5Le cinéma, de son côté, se donne pour but de construire des héros positifs (des années 1940 aux années 1960), devenant au fur et à mesure de plus en plus tragiques, puis de constater la présence de corps inscrits dans la quotidienneté de la vie civile (dans les années 1970) et enfin l’exposition composite des comportements intimes en même temps que la recherche engagée d’une vérité (dans les années 1980). C’est dans un jeu parfois dangereux que les artistes peuvent entretenir avec le pouvoir que se glisse la problématique majeure de l’identité, en particulier celle qui touche aux masculinités. En fait, à travers cette chronologie thématique propre au cinéma polonais se dessine en filigrane une généalogie de masculinités au travail, lesquels se combinent culturellement avec les thématiques de la guerre et de la nation5 ; notre ambition est d’en comprendre les différentes occurrences et les problématiques sous-jacentes. La période post-communiste (1989-2010), à ce propos, sera intéressante à étudier du point de vue des ruptures et des continuités qui la structurent. Comment la masculinité s’est-elle constituée dans le contexte communiste, puis post-communiste ? Quelles sont les différentes franges de construction identitaire propre à la masculinité dans ce pays, et leurs modèles corollaires liés au monde ouvrier ? L’enjeu ne se réduit pas à questionner les manières dont se fixe le modèle ouvrier masculin, mais davantage de définir des moments cinématographiques où la masculinité s’expose à son propre risque.

  • 6 Ce processus est désigné par la notion de ‘performativité’ dans l’ouvrage de Judith Butler Touble d (...)

6En fait, l’analyse des figures d’ouvriers dans quelques films polonais produits depuis les années 1950, tentera d’éclairer ces enjeux et de mettre en avant la complexité d’une construction identitaire provenant à la fois d’un contexte (avec ses lois et ses institutions) et de positionnements à l’égard des normes qui symboliquement dessinent l’ordre (politique et social) de ce même contexte.
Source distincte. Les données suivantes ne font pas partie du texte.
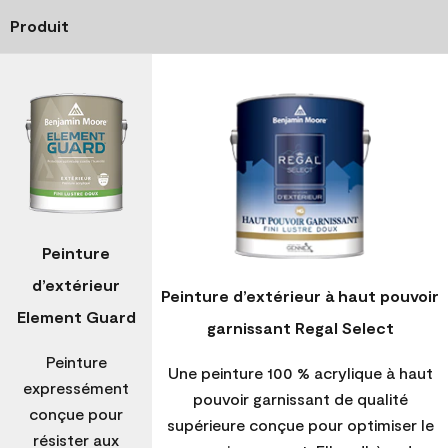
Produit
Peinture
d’extérieur
Peinture d’extérieur à haut pouvoir
Element Guard
garnissant Regal Select
Peinture
Une peinture 100 % acrylique à haut
expressément
pouvoir garnissant de qualité
conçue pour
supérieure conçue pour optimiser le
résister aux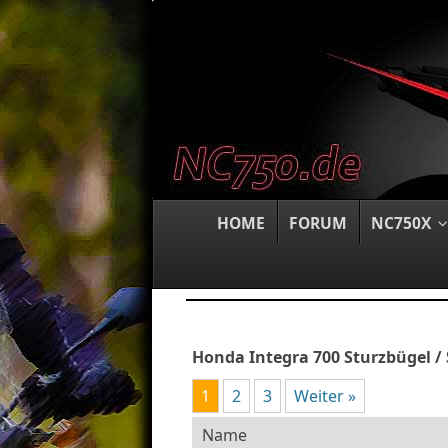
HOME
FORUM
NC750X
Honda Integra 700 Sturzbügel /
1
2
3
Weiter »
Name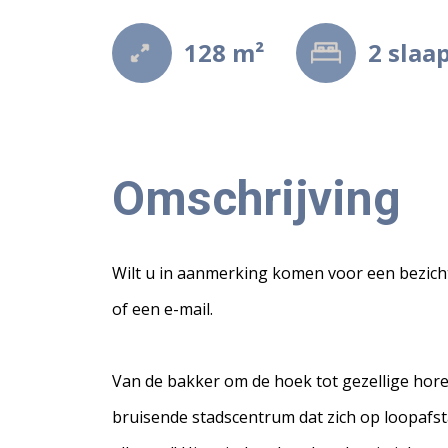
128 m²
2
slaa
Omschrijving
Wilt u in aanmerking komen voor een bezichti
of een e-mail.
Van de bakker om de hoek tot gezellige hore
bruisende stadscentrum dat zich op loopafsta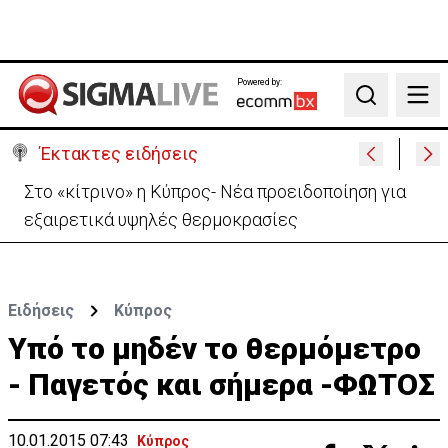
Powered by:
Search
Έκτακτες ειδήσεις
Στο «κίτρινο» η Κύπρος- Νέα προειδοποίηση για
εξαιρετικά υψηλές θερμοκρασίες
Ειδήσεις
Κύπρος
Υπό το μηδέν το θερμόμετρο
- Παγετός και σήμερα -ΦΩΤΟΣ
10.01.2015 07:43
Κύπρος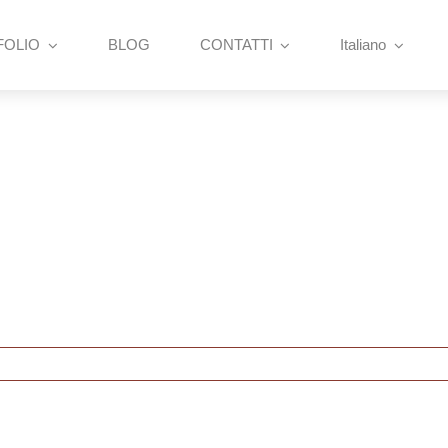
FOLIO
BLOG
CONTATTI
Italiano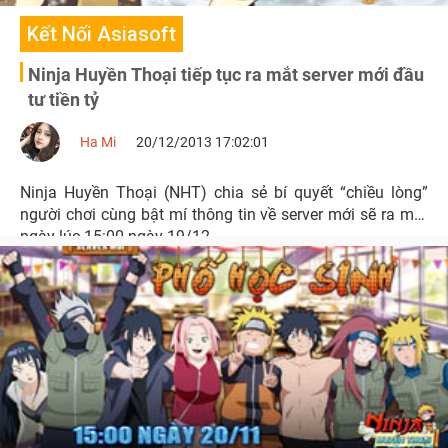
Kết Nối Asiasoft
Ninja Huyền Thoại tiếp tục ra mắt server mới đầu
tư tiền tỷ
Ha Mi
20/12/2013 17:02:01
Ninja Huyền Thoại (NHT) chia sẻ bí quyết “chiều lòng”
người chơi cùng bật mí thông tin về server mới sẽ ra mắt
ngày lúc 15:00 ngày 19/12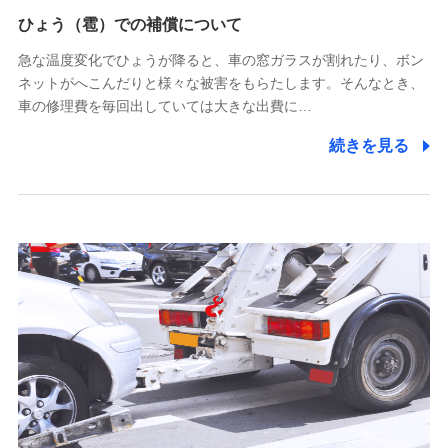
供し、金融商品等の契約を勧奨するため
ひょう（雹）での補償について
アンケートやキャンペーン等の実施のため
上記に係る連絡・手続き・管理等付帯業務を行うため
急な温度変化でひょうが降ると、車の窓ガラスが割れたり、ボン
ネットがへこんだりと様々な被害をもらたします。そんなとき、
5.通話録音にて取得する情報
車の修理費を毎回出していては大きな出費に…
電話対応の品質向上およびお問合せ内容の正確な把握のため
続きを見る
6.採用応募者の個人情報
採用選考および入社手続を実施するため
7.社員（従業者）の個人情報
人事･勤怠･健康・労務等の管理、給与支給、福利厚生・採用
退職関連処理等の各種手続きのため、当社と従業員または従
業員同士の連絡のため
8.取引先個人情報
取引先としての選定業務、営業情報の提供業務、契約締結手
続き業務、取引管理業務、およびこれらに準ずる業務の遂行
のため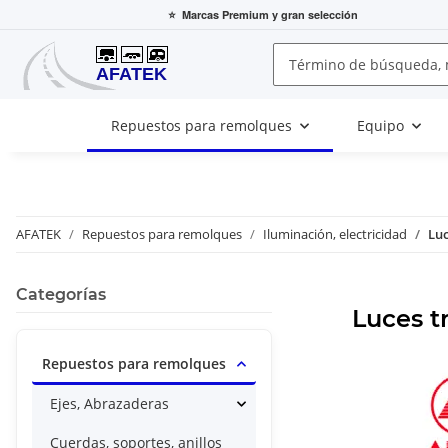
⭐
Marcas Premium
y gran selección
Repuestos para remolques
Equipo
AFATEK
Repuestos para remolques
Iluminación, electricidad
Luc
Categorías
Luces t
Repuestos para remolques
Ejes, Abrazaderas
Cuerdas, soportes, anillos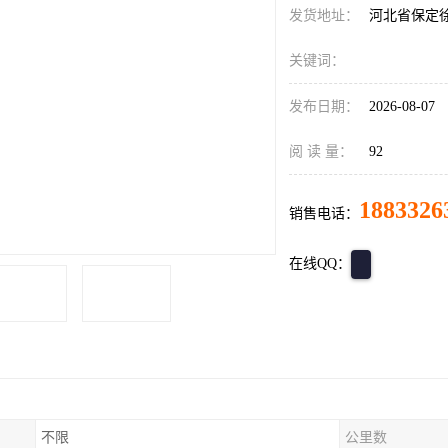
发货地址：
河北省保定
关键词：
发布日期：
2026-08-07
阅 读 量：
92
1883326
销售电话：
在线QQ：
不限
公里数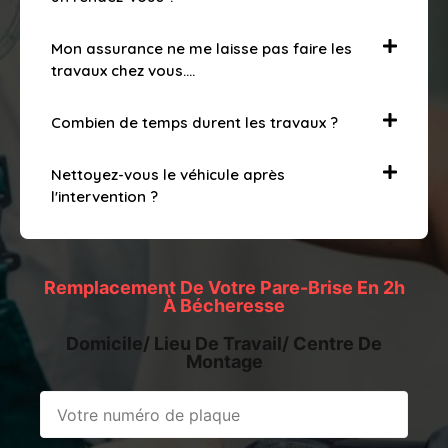
Mon assurance ne me laisse pas faire les
travaux chez vous….
Combien de temps durent les travaux ?
Nettoyez-vous le véhicule après
l'intervention ?
Remplacement De Votre Pare-Brise En 2h
À Bécheresse
Domicile/ Lieu De Travail/ Centre De
Montage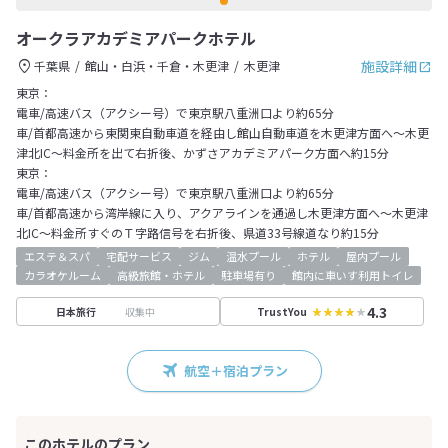
オークラアカデミアパークホテル
施設詳細
千葉県
館山・白浜・千倉・木更津
木更津
東京：
電車/高速バス（アクシー号）で東京駅八重洲口より約65分
車/首都高速から東関東自動車道を経由し館山自動車道を木更津方面へ～木更
津北IC～料金所を出て右折後、かずさアカデミアパーク方面へ約15分
東京：
電車/高速バス（アクシー号）で東京駅八重洲口より約65分
車/首都高速から湾岸線に入り、アクアラインを通過し木更津方面へ～木更津
北IC～料金所すぐのＴ字路信号を右折後、県道33号線道なり約15分
エステ＆スパ
宅配サービス
ジム
温水プール
ホテル
屋内プール
カラオケルーム
高級旅館・ホテル
駐車場有り
館内に車いす利用トイレ
4.3
収集中
日本旅行
TrustYou
航空＋宿泊プラン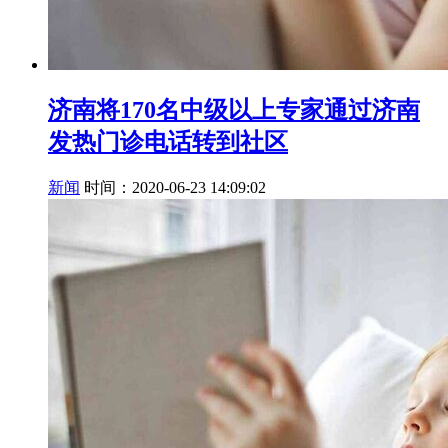
济南将170名中级以上专家通过济南
发热门诊电话转到社区
新闻
时间：2020-06-23 14:09:02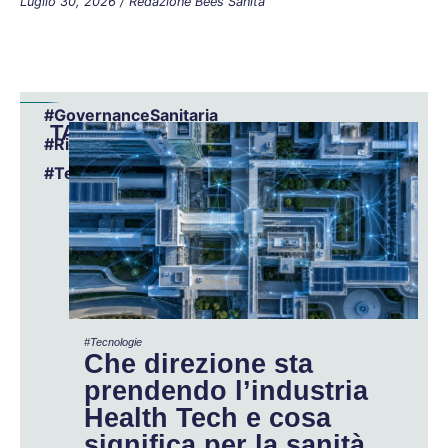
Luglio 30, 2026
/
Redazione Bees Sanità
#GovernanceSanitaria
TAGS:
#RischioSanitario
#Tecnologie
#Tecnologie
Che direzione sta
prendendo l’industria
Health Tech e cosa
significa per la sanità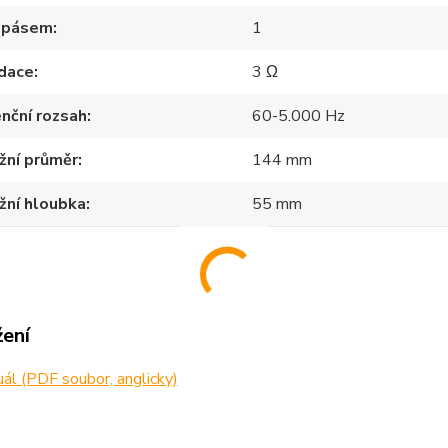
 pásem
1
dace
3 Ω
nční rozsah
60-5.000 Hz
žní průměr
144 mm
žní hloubka
55 mm
žení
l (PDF soubor, anglicky)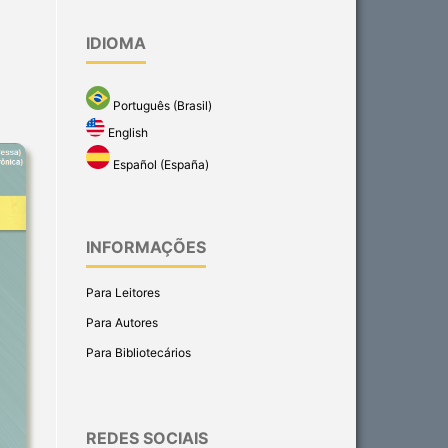
IDIOMA
Português (Brasil)
English
Español (España)
INFORMAÇÕES
Para Leitores
Para Autores
Para Bibliotecários
REDES SOCIAIS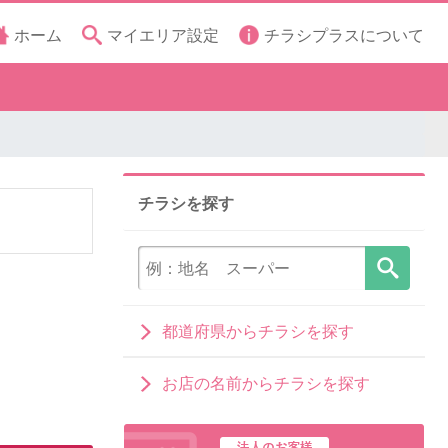
ホーム
マイエリア設定
チラシプラスについて
チラシを探す
都道府県からチラシを探す
お店の名前からチラシを探す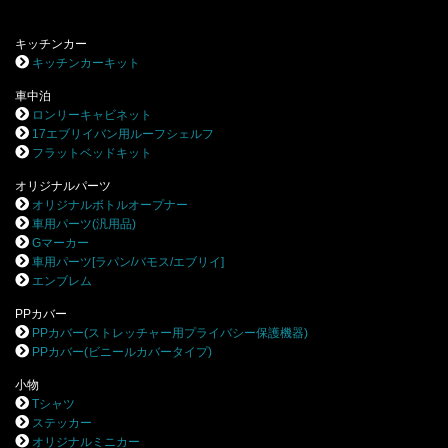
キッチンカー
キッチンカーキット
車中泊
ロンリーキャビネット
17エブリイバン用ルーフシェルフ
フラットベッドキット
オリジナルパーツ
オリジナルボトルオープナー
車用パーツ(汎用品)
Gマーカー
車用パーツ[ラパン/バモス/エブリイ]
エンブレム
PPカバー
PPカバー(ストレッチャー用プライバシー保護機器)
PPカバー(ビニールカバータイプ)
小物
Tシャツ
ステッカー
オリジナルミニカー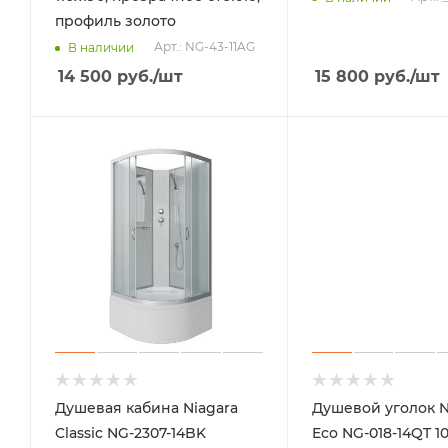
профиль золото
Арт.: NG-43-11AG
В наличии
14 500
руб.
/шт
15 800
руб.
/шт
Душевая кабина Niagara
Душевой уголок N
Classic NG-2307-14BK
Eco NG-018-14QT 1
Inscrit dans la sphère politique en mutation propre à la Pologne, comment l’ouvrier stakhanoviste de 1956 est-il devenu le révolutionnaire engagé de 1981 ? Quelles évolutions peut-on relever dans les années 1990 et 2000 ? Aussi s’agit-il de placer les masculinités au centre de tensions : d’un côté, elles se constituent au cours d’un processus contradictoire pris dans des conformités/non-conformités à l’égard des normes imposées6. D’un autre côté, sur le plan iconographique, la modélisation à partir des corps d’ouvriers produit une redéfinition des limites classiques ; ce processus assigne narrativement une identité aux corps filmés sans toutefois réduire sa présence à un rôle ; de par son magnétisme et son étrangeté, la physicalité exposée semble regarder le cinéma et excéder ses prétendues limites. Par conséquent, c’est l’expérience cinématographique dans son ensemble qu’il faut interroger, notamment dans sa capacité à déranger le spectateur, à déplacer ses préjugés, face à des corps qui échappent parfois aux fonctions assignées à l’avance (narratives, idéologiques, politiques) ; de là, une vérité quotidienne, dans l’ombre de l’histoire officielle, pourrait jaillir.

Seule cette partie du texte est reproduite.